Back when I started climbing, I competed with a girl who had been a top level gymnast. I was so perplexed as to why she started climbing when she had come so close to making the Olympic team. Didn’t she want to be the next Kerri Strug? She stated bluntly, “gymnastics is more than 50% about not getting injured, and I got injured.” I couldn’t really process it when I was 14, but it seemed so unfair at the time. Naively, I thought that to be the best you had to have talent and drive, and if you stopped, then you must be lacking in one of those. It’s not been until the past couple of years that I realize how much of a role injuries play in all levels of sports. After my surgery people asked me all the time, “are you going to try to climb hard again?” It seemed like such an odd question.

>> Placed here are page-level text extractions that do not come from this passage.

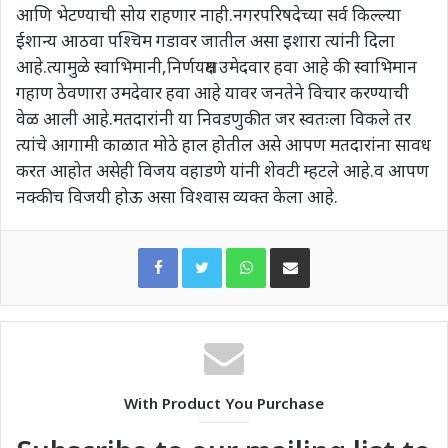
आणि भेटण्याची सोय राहणार नाही.नगरपरिषदेच्या सर्व किल्ल्या
ईशान्य आठवा पश्चिम गडावर जातील असा इशारा त्यांनी दिला
आहे.त्यामुळे स्वाभिमानी,निर्णयक्षम उमेदवार हवा आहे की स्वाभिमान
गहाण ठेवणारा उमदेवार हवा आहे यावर जनतेने विचार करण्याची
वेळ आली आहे.मतदारांनी या निवडणुकीत जर स्वतःला विकले तर
त्यांचे आगामी काळात मोठे हाल होतील असे आपण मतदारांना सावध
करत आहोत असेही विजय वहाडणे यांनी शेवटी म्हटले आहे.व आपण
नक्कीच विजयी होऊ असा विश्वास व्यक्त केला आहे.
WhatsApp
Share via Email
With Product You Purchase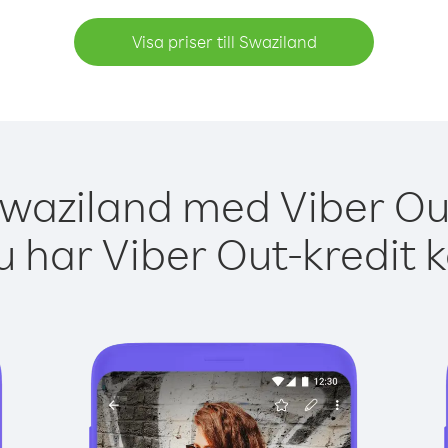
Visa priser till Swaziland
Swaziland med Viber Out
 har Viber Out-kredit 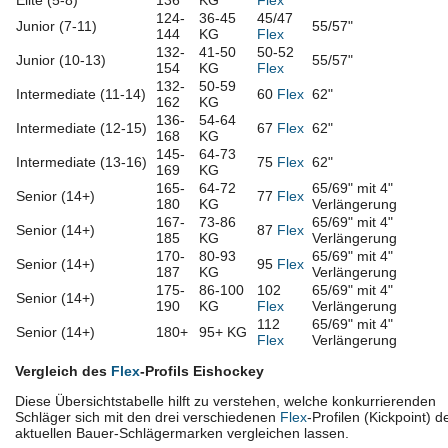
124-
36-45
45/47
Junior (7-11)
55/57"
144
KG
Flex
132-
41-50
50-52
Junior (10-13)
55/57"
154
KG
Flex
132-
50-59
Intermediate (11-14)
60
Flex
62"
162
KG
136-
54-64
Intermediate (12-15)
67
Flex
62"
168
KG
145-
64-73
Intermediate (13-16)
75
Flex
62"
169
KG
165-
64-72
65/69" mit 4"
Senior (14+)
77
Flex
180
KG
Verlängerung
167-
73-86
65/69" mit 4"
Senior (14+)
87
Flex
185
KG
Verlängerung
170-
80-93
65/69" mit 4"
Senior (14+)
95
Flex
187
KG
Verlängerung
175-
86-100
102
65/69" mit 4"
Senior (14+)
190
KG
Flex
Verlängerung
112
65/69" mit 4"
Senior (14+)
180+
95+ KG
Flex
Verlängerung
Vergleich des
Flex
-Profils Eishockey
Diese Übersichtstabelle hilft zu verstehen, welche konkurrierenden
Schläger sich mit den drei verschiedenen
Flex
-Profilen (Kickpoint) d
aktuellen Bauer-Schlägermarken vergleichen lassen.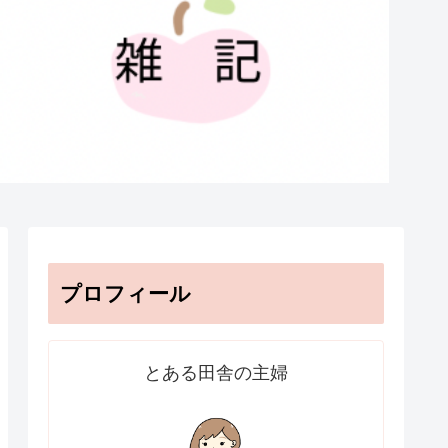
プロフィール
とある田舎の主婦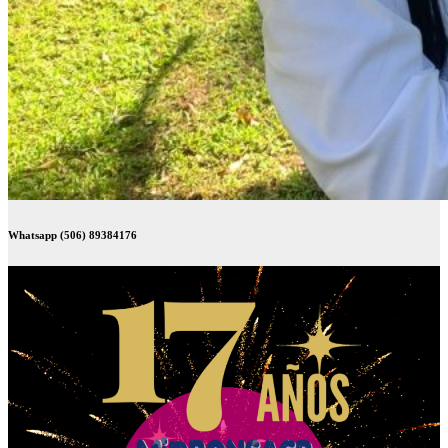
Whatsapp (506) 89384176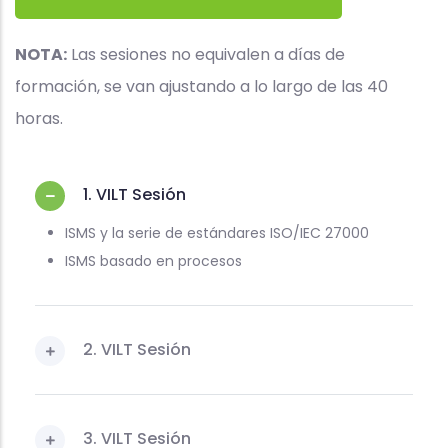
NOTA:
Las sesiones no equivalen a días de
formación, se van ajustando a lo largo de las 40
horas.
1. VILT Sesión
ISMS y la serie de estándares ISO/IEC 27000
ISMS basado en procesos
2. VILT Sesión
3. VILT Sesión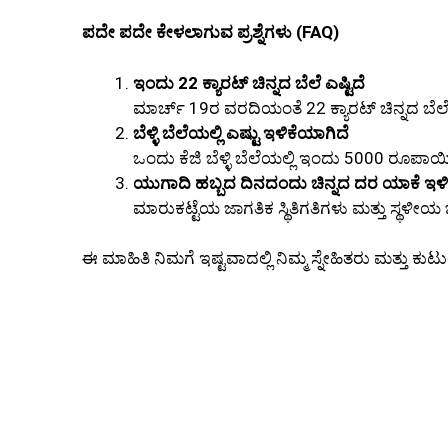
ಪದೇ ಪದೇ ಕೇಳಲಾಗುವ ಪ್ರಶ್ನೆಗಳು (FAQ)
ಇಂದು 22 ಕ್ಯಾರಟ್ ಚಿನ್ನದ ಬೆಲೆ ಎಷ್ಟಿದೆ
ಮಾರ್ಚ್ 19ರ ವರದಿಯಂತೆ 22 ಕ್ಯಾರಟ್ ಚಿನ್ನದ ಬೆಲೆ 
ಬೆಳ್ಳಿ ಬೆಲೆಯಲ್ಲಿ ಎಷ್ಟು ಇಳಿಕೆಯಾಗಿದೆ
ಒಂದು ಕೆಜಿ ಬೆಳ್ಳಿ ಬೆಲೆಯಲ್ಲಿ ಇಂದು 5000 ರೂಪಾಯ
ಯುಗಾದಿ ಹಬ್ಬದ ದಿನದಂದು ಚಿನ್ನದ ದರ ಯಾಕೆ ಇಳಿ
ಮಾರುಕಟ್ಟೆಯ ಜಾಗತಿಕ ಸ್ಥಿತಿಗತಿಗಳು ಮತ್ತು ಸ್ಥ
ಈ ಮಾಹಿತಿ ನಿಮಗೆ ಇಷ್ಟವಾದಲ್ಲಿ ನಿಮ್ಮ ಸ್ನೇಹಿತರು ಮತ್ತು ಕ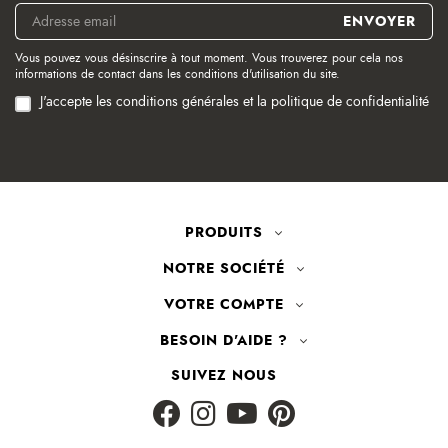
Vous pouvez vous désinscrire à tout moment. Vous trouverez pour cela nos
informations de contact dans les conditions d'utilisation du site.
J'accepte les conditions générales et la politique de confidentialité
PRODUITS
NOTRE SOCIÉTÉ
VOTRE COMPTE
BESOIN D'AIDE ?
SUIVEZ NOUS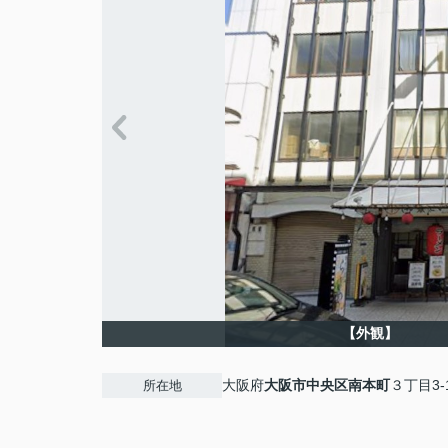
【外観】
大阪府
大阪市中央区
南本町
３丁目3-
所在地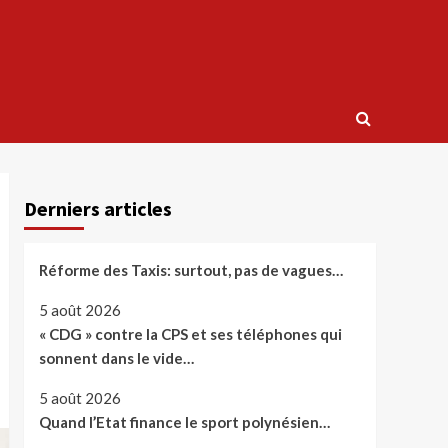
Derniers articles
Réforme des Taxis: surtout, pas de vagues…
5 août 2026
« CDG » contre la CPS et ses téléphones qui
sonnent dans le vide…
5 août 2026
Quand l’Etat finance le sport polynésien…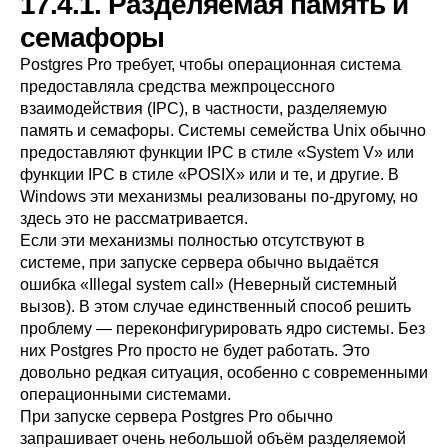
17.4.1. Разделяемая память и
семафоры
Postgres Pro
требует, чтобы операционная система
предоставляла средства межпроцессного
взаимодействия (
IPC
), в частности, разделяемую
память и семафоры. Системы семейства Unix обычно
предоставляют функции
IPC
в стиле
«
System V
»
или
функции
IPC
в стиле
«
POSIX
»
или и те, и другие. В
Windows
эти механизмы реализованы по-другому, но
здесь это не рассматривается.
Если эти механизмы полностью отсутствуют в
системе, при запуске сервера обычно выдаётся
ошибка
«
Illegal system call
»
(Неверный системный
вызов). В этом случае единственный способ решить
проблему — переконфигурировать ядро системы. Без
них
Postgres Pro
просто не будет работать. Это
довольно редкая ситуация, особенно с современными
операционными системами.
При запуске сервера
Postgres Pro
обычно
запрашивает очень небольшой объём разделяемой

Of course, I love pushing myself and trying my hardest. Don’t get me wrong, if given the choice between climbing at a moderate level and not climbing at all, I would choose moderate level climbing in a heartbeat. But pushing myself is built into me, I think it’s built into a lot of us. Whether it’s someone training for their first marathon or someone trying to climb 5.15, it feels good, it nourishes our soul. Injuries are one of the crappiest parts of sports, but at some point everyone has them.
I’ll do my best to write about injuries and the lessons I’ve learned, but if you’re injured, try and gather as much information as possible and get the best doctor you can find. If they aren’t versed in climbing, educate them with pictures and videos. Tell them how climbers contort our bodies, wedge ourselves and extremities into cracks and fall repeatedly. Show them what a drop knee is, tell them about campusing. Things that seem simple to us aren’t to them. And above all, I hope that you aren’t half as accident prone as I am. Chances are you’ll be just fine then.